Step 1; encapsulate the construction of the B and C strategies:

abstract class A {
    public void doSomething() {
        doP();
        doQ();
        doR();
    }
 
    protected abstract void doP();
    protected abstract void doQ();
    protected abstract void doR();
}
 
class B extends A {
    public static A createB() {
        return new B();
    }
 
    @Override protected void doP() { /* do P the B way */}
    @Override protected void doQ() { /* do Q the B way */}
    @Override protected void doR() { /* do R the B way */}
}
 
class C extends A {
    public static A createC() {
        return new C();
    }
 
    @Override protected void doP() { /* do P the C way */}
    @Override protected void doQ() { /* do Q the C way */}
    @Override protected void doR() { /* do R the C way */}
}

Step 2; extract an interface for the strategy methods:

interface S {
    void doP();
    void doQ();
    void doR();
}
 
abstract class A implements S {
    private final S s = this;
 
    public void doSomething() {
        s.doP();
        s.doQ();
        s.doR();
    }
}
 
class B extends A {
    public static A createB() {
        return new B();
    }
 
    @Override public void doP() { /* do P the B way */}
    @Override public void doQ() { /* do Q the B way */}
    @Override public void doR() { /* do R the B way */}
}
 
class C extends A {
    public static A createC() {
        return new C();
    }
 
    @Override public void doP() { /* do P the C way */}
    @Override public void doQ() { /* do Q the C way */}
    @Override public void doR() { /* do R the C way */}
}

Step 3; pass the strategies into the superclass instead of using this:

interface S {
    void doP();
    void doQ();
    void doR();
}
 
final class A {
    private final S s;
 
    public A(final S s) {
        this.s = s;
    }
 
    public void doSomething() {
        s.doP();
        s.doQ();
        s.doR();
    }
}
 
class B implements S {
    public static A createB() {
        return new A(new B());
    }
 
    public void doP() { /* do P the B way */}
    public void doQ() { /* do Q the B way */}
    public void doR() { /* do R the B way */}
}
 
class C implements S {
    public static A createC() {
        return new A(new C());
    }
 
    public void doP() { /* do P the C way */}
    public void doQ() { /* do Q the C way */}
    public void doR() { /* do R the C way */}
}

Advantage of the compositional style

Less fragile

Changes to A such as new methods are much less likely to break the strategies in the compositional style.

Easier to Test

In the compositional style, class A can be tested by itself using Mocks.

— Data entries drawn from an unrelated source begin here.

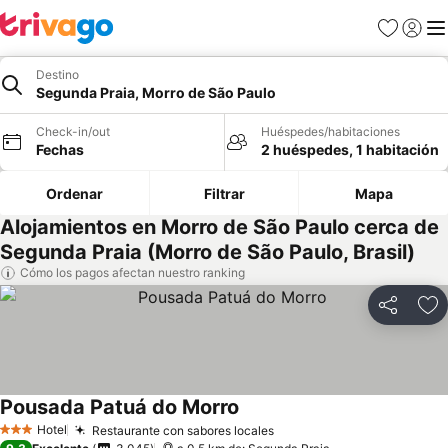
Favoritos
Iniciar 
Me
Destino
Segunda Praia, Morro de São Paulo
Check-in/out
Huéspedes/habitaciones
Fechas
2 huéspedes, 1 habitación
Ordenar
Filtrar
Mapa
Alojamientos en Morro de São Paulo cerca de
Segunda Praia (Morro de São Paulo, Brasil)
Cómo los pagos afectan nuestro ranking
Compartir
Ag
Pousada Patuá do Morro
Hotel
Restaurante con sabores locales
3 Estrellas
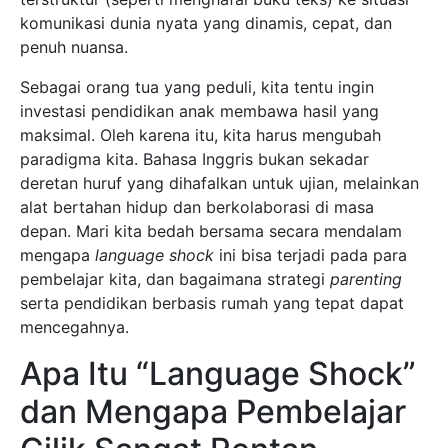
komunikasi dunia nyata yang dinamis, cepat, dan
penuh nuansa.
Sebagai orang tua yang peduli, kita tentu ingin
investasi pendidikan anak membawa hasil yang
maksimal. Oleh karena itu, kita harus mengubah
paradigma kita. Bahasa Inggris bukan sekadar
deretan huruf yang dihafalkan untuk ujian, melainkan
alat bertahan hidup dan berkolaborasi di masa
depan. Mari kita bedah bersama secara mendalam
mengapa
language shock
ini bisa terjadi pada para
pembelajar kita, dan bagaimana strategi
parenting
serta pendidikan berbasis rumah yang tepat dapat
mencegahnya.
Apa Itu “Language Shock”
dan Mengapa Pembelajar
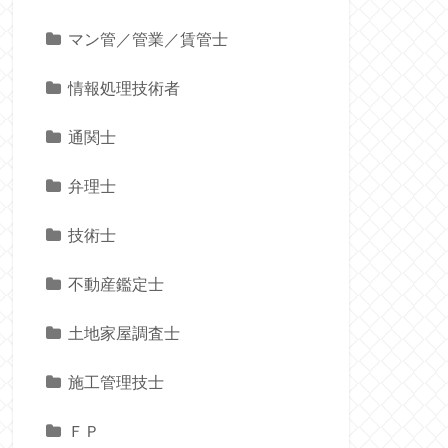
マン管／管業／賃管士
情報処理技術者
通関士
弁理士
技術士
不動産鑑定士
土地家屋調査士
施工管理技士
ＦＰ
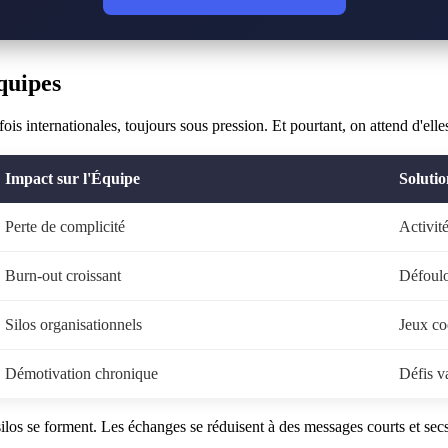
quipes
is internationales, toujours sous pression. Et pourtant, on attend d'ell
Impact sur l'Équipe
Solutio
Perte de complicité
Activité
Burn-out croissant
Défoul
Silos organisationnels
Jeux coo
Démotivation chronique
Défis v
silos se forment. Les échanges se réduisent à des messages courts et secs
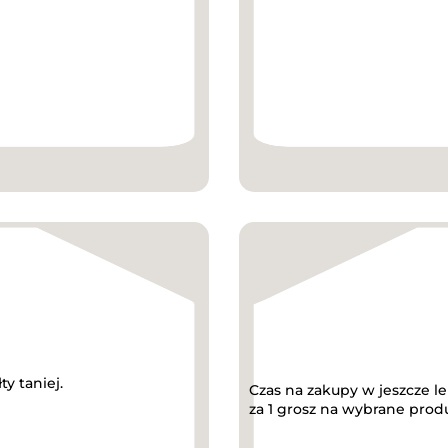
y taniej.
Czas na zakupy w jeszcze lep
za 1 grosz na wybrane produ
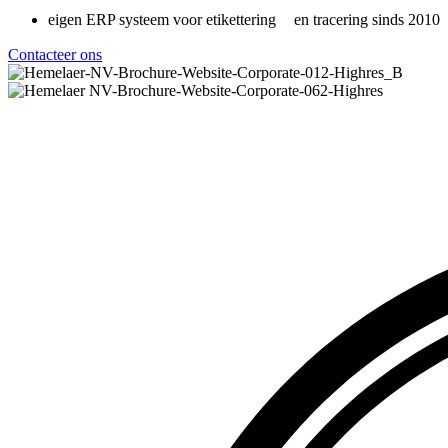
eigen ERP systeem voor etikettering en tracering sinds 2010
Contacteer ons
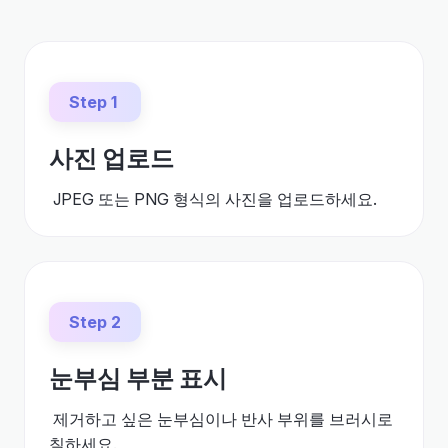
Step 1
사진 업로드
JPEG 또는 PNG 형식의 사진을 업로드하세요.
Step 2
눈부심 부분 표시
제거하고 싶은 눈부심이나 반사 부위를 브러시로
칠하세요.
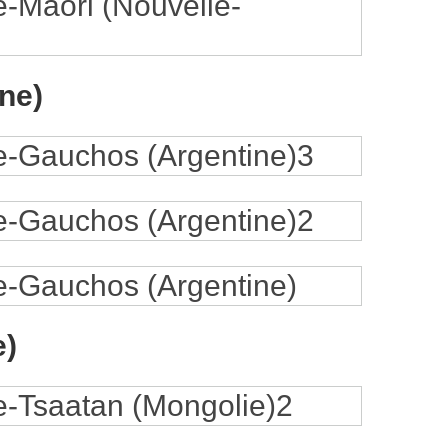
ne)
e)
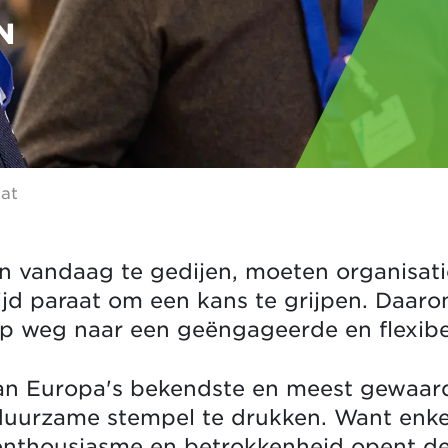
N
at
n vandaag te gedijen, moeten organisa
ijd paraat om een kans te grijpen. Daar
op weg naar een geëngageerde en flexibe
an Europa's bekendste en meest gewaar
 duurzame stempel te drukken. Want enke
 enthousiasme en betrokkenheid opent de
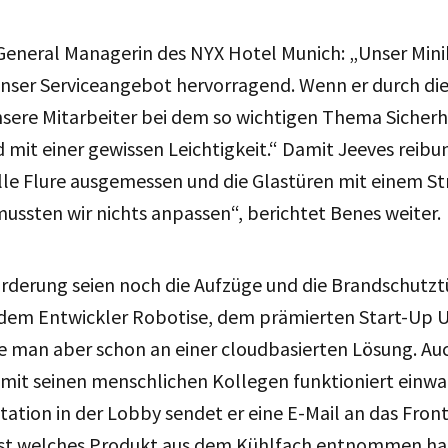
 General Managerin des NYX Hotel Munich: „Unser Min
nser Serviceangebot hervorragend. Wenn er durch die 
nsere Mitarbeiter bei dem so wichtigen Thema Sicherh
mit einer gewissen Leichtigkeit.“ Damit Jeeves reibu
le Flure ausgemessen und die Glastüren mit einem St
ussten wir nichts anpassen“, berichtet Benes weiter.
rderung seien noch die Aufzüge und die Brandschutzt
em Entwickler Robotise, dem prämierten Start-Up 
e man aber schon an einer cloudbasierten Lösung. Auc
it seinen menschlichen Kollegen funktioniert einwan
tation in der Lobby sendet er eine E-Mail an das Front
ast welches Produkt aus dem Kühlfach entnommen hat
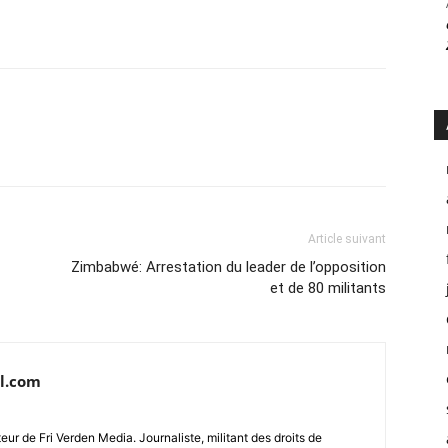
Article suivant
Zimbabwé: Arrestation du leader de l’opposition
et de 80 militants
l.com
ur de Fri Verden Media. Journaliste, militant des droits de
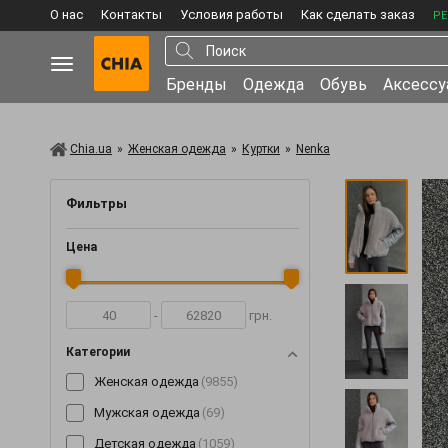
О нас
Контакты
Условия работы
Как сделать заказ
РЕ
Бренды
Одежда
Обувь
Аксесс
Chia.ua
»
Женская одежда
»
Куртки
»
Nenka
Фильтры
Цена
-
грн.
Категории
Женская одежда
(9855)
Мужская одежда
(69)
Детская одежда
(1059)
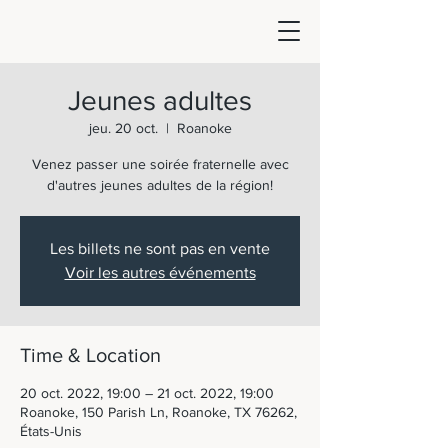
Jeunes adultes
jeu. 20 oct.
  |  
Roanoke
Venez passer une soirée fraternelle avec
d'autres jeunes adultes de la région!
Les billets ne sont pas en vente
Voir les autres événements
Time & Location
20 oct. 2022, 19:00 – 21 oct. 2022, 19:00
Roanoke, 150 Parish Ln, Roanoke, TX 76262,
États-Unis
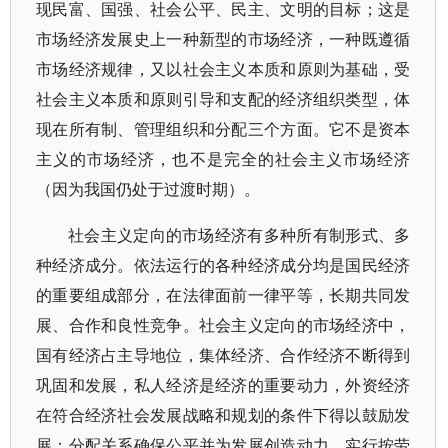
现民富、国强、社会公平、民主、文明的目标；这是
市场经济发展史上一种新型的市场经济，一种既遵循
市场经济规律，又以社会主义本质和原则为基础，受
社会主义本质和原则引导和支配的经济组织类型，体
现在所有制、管理组织和分配三个方面。它不是资本
主义的市场经济，也不是完全的社会主义市场经济
（因为我国仍处于过渡时期）。
社会主义定向的市场经济有多种所有制形式、多
种经济成分。依法运行的各种经济成分均是国民经济
的重要组成部分，在法律面前一律平等，长期共同发
展、合作和良性竞争。社会主义定向的市场经济中，
国有经济占主导地位，集体经济、合作经济不断得到
巩固和发展，私人经济是经济的重要动力，外资经济
在符合经济社会发展战略和规划的条件下得以鼓励发
展；分配关系确保公平并为发展创造动力，实行按劳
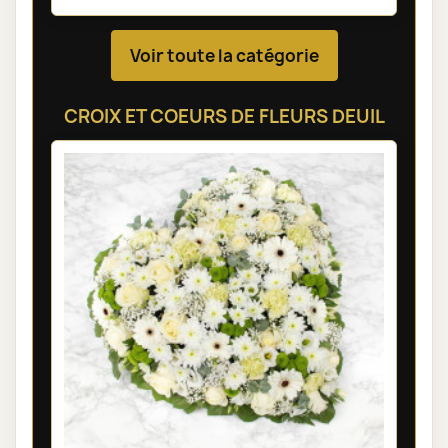
Voir toute la catégorie
CROIX ET COEURS DE FLEURS DEUIL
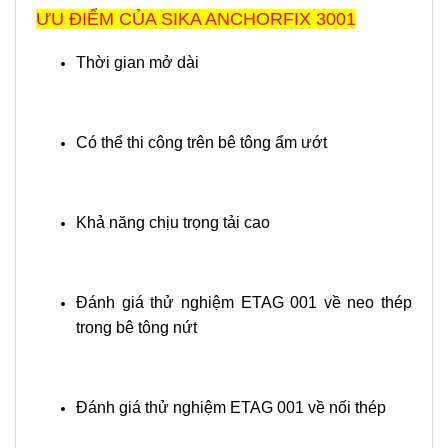
ƯU ĐIỂM CỦA SIKA ANCHORFIX 3001
Thời gian mở dài
Có thể thi công trên bê tông ẩm ướt
Khả năng chịu trọng tải cao
Đánh giá thử nghiệm ETAG 001 về neo thép
trong bê tông nứt
Đánh giá thử nghiệm ETAG 001 về nối thép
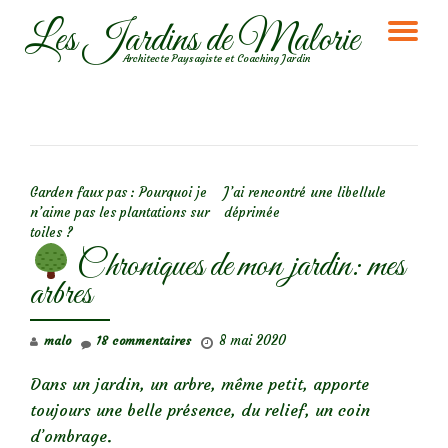
Les Jardins de Malorie
DÉ
Aller
Architecte Paysagiste et Coaching Jardin
au
LA
contenu
NA
NAVIGATION DE L’ARTICLE
Garden faux pas : Pourquoi je
J’ai rencontré une libellule
n’aime pas les plantations sur
déprimée
toiles ?
Chroniques de mon jardin: mes
arbres
8 mai 2020
malo
18 commentaires
Dans un jardin, un arbre, même petit, apporte
toujours une belle présence, du relief, un coin
d’ombrage.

As can class B and class C. In the inheritance style class B and class C cannot be tested without also testing class A. This leads to duplication in the tests, as features of class A are re-tested for every subclass.

Easier to Reuse

In the compositional style class B and class C can be reused in other contexts where A is not relevant. In the inheritance style this type of reuse is not possible.

Emergent Model/Domain concepts

If class B or class C are reused in a different context, it may turn out that during subsequent refactoring they develop a new role within the system. I may even discover an important new domain concept.